We don’t know why but we do it

CD/LP, 2.nd.rec

Another record in the pop-meets-electronica-in-a-gentle-sort-of-way-category? No, one of the best in that category and stretching to a hundred different directions beneath that one. Nitrada produces a gentle but chilling atmosphere of a soft electronic environment, with clicks and beats, random glitches and lava lamps, without losing the excitement of the band experience, and if it is only a lonely surf guitar or rolling drums or a string section. Like a remix of Twin Peaks at times or like an apocalyptic remake of a black and white Philip Marlowe-movie. It is melancholia in its most modern and yet primary form, whether combined with harsh breakbeats or candle-lights or indie-pop-guitars, if you want to feel the happiness of being sad, then look no further than this record.

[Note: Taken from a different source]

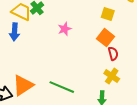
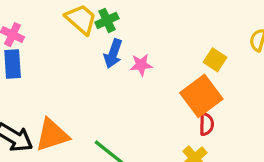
blue arrow: (14, 32) -> (113, 54), moved
orange square: (105, 38) -> (201, 96), size x1.4

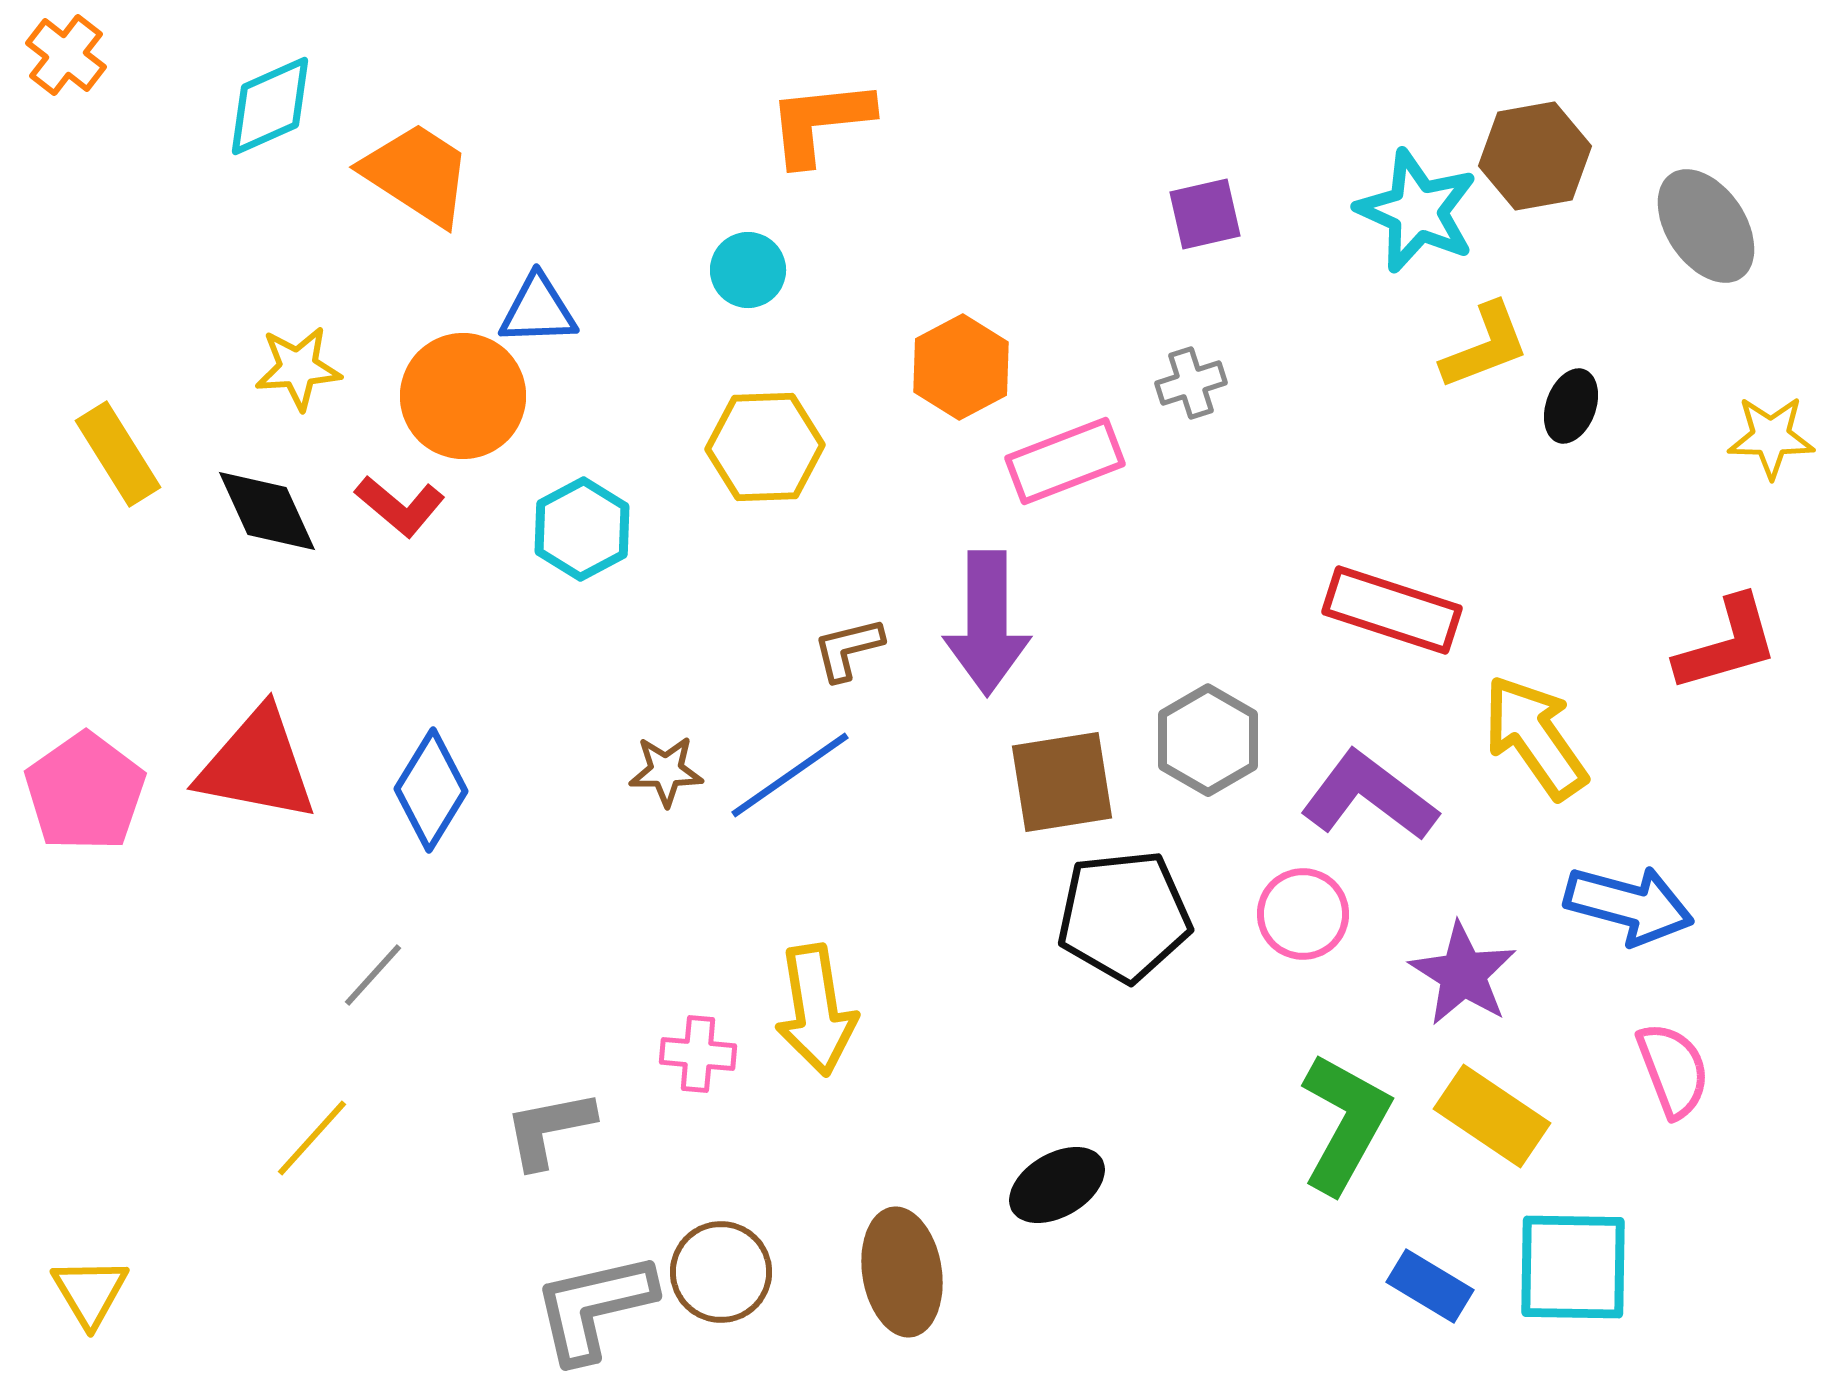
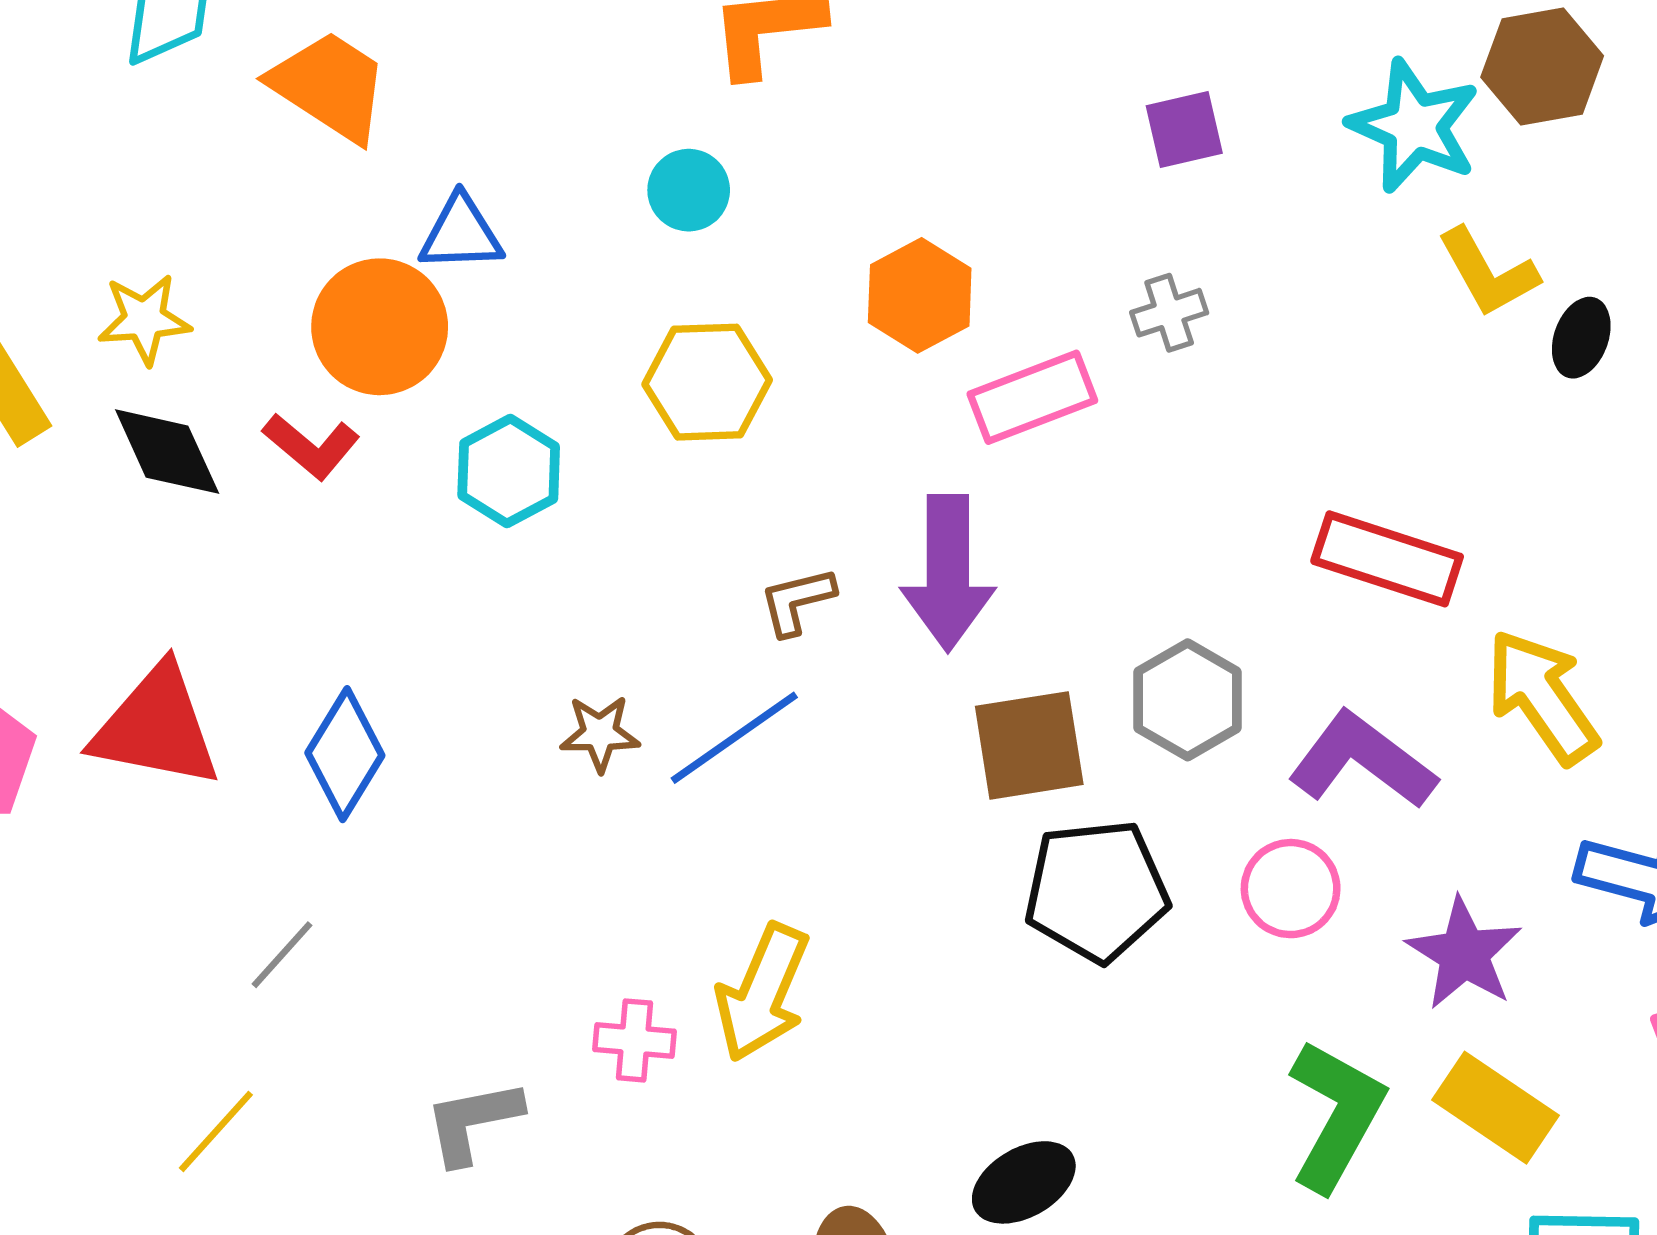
yellow L-shape: (1485, 346) -> (1488, 273), turned 82
yellow star: (298, 368) -> (144, 319), moved
yellow arrow: (816, 1010) -> (762, 993), turned 32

That is a great title for a record: “we don’t know why but we do it”. For everyone obsessed with music and driven by an unnameable urge to either producing or consuming music or both, these eight word express exactly the dilemma they find themselves in. Usually without being able to name the real worth or profit to be gained by producing, commenting on or consuming music, it is nevertheless completely clear that the habit will continue for at least a long time to come. A lot of people compare their need to search for new revelations in music as an addiction themselves, complete with overgrowing collections of records, proportionally growing dissatisfaction and cynicism towards “new” music and the complete disability to describe the fact to other people, who don’t feel the same fanaticism. Rarely ever does the plain and simple urge lead to a good or at least worthwhile career. “You better lay that guitar away / there ain’t no money in it / it’ll lead you to an early grave” as Clayton Delaney said in that legendary song by Tom T. Hall. Still, music is being produced, consumed and talked about almost everywhere and at anytime. “What is so interesting about music?” ask the by standing girlfriends, while to boys share their latest findings in the alternative record-store. A female DJ has to bully her place between the guys and really shows them how to use the decks properly. Lovers record tapes or CDs with their favourite songs for each other. Books have been written; hundreds and hundreds of pages filled with witty, philosophical and cryptic remarks on the beauty or aesthetics of music, without ever getting close to its true magic. To those, who initiated themselves into the circle of music maniacs, the magic will stay as an enigmatic light at the end of the tunnel, slowly getting dimmer but even the slightest recollection of its shine will help them to keep on their path. We don’t know why, but we do it.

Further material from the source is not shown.